** BRIEF **
Report how many lines in the entries below hold the word "dans". Your answer is that number alone.

** RECORD SET **

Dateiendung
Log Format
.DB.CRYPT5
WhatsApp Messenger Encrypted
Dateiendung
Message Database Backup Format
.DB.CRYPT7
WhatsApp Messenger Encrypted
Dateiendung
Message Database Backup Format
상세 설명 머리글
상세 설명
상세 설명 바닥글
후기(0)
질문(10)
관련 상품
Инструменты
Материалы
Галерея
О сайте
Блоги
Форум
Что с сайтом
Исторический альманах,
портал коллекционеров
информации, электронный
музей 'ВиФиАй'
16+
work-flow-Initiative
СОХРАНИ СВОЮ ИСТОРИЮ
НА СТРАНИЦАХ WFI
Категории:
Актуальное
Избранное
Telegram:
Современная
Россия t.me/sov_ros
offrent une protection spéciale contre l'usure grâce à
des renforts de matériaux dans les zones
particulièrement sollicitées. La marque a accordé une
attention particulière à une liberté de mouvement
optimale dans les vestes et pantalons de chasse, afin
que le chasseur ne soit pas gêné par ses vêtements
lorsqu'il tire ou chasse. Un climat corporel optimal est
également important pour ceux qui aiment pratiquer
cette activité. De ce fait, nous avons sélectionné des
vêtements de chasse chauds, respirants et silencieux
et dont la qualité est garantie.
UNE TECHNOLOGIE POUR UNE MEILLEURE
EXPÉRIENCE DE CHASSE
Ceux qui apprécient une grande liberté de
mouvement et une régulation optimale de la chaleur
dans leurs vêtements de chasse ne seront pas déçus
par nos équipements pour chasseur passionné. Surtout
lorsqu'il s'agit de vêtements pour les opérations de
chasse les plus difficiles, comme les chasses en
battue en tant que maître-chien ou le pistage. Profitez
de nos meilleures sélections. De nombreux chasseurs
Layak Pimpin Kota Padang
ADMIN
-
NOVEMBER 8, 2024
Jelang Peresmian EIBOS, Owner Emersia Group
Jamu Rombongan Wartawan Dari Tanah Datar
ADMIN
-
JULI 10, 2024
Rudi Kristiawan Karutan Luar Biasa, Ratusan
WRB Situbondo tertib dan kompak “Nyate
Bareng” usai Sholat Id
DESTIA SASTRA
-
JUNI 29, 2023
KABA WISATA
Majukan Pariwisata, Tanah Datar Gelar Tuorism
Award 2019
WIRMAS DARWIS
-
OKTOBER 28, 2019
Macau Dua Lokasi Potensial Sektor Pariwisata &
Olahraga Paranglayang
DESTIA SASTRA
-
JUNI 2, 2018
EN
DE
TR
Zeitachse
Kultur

** WRITTEN RESPONSE **
3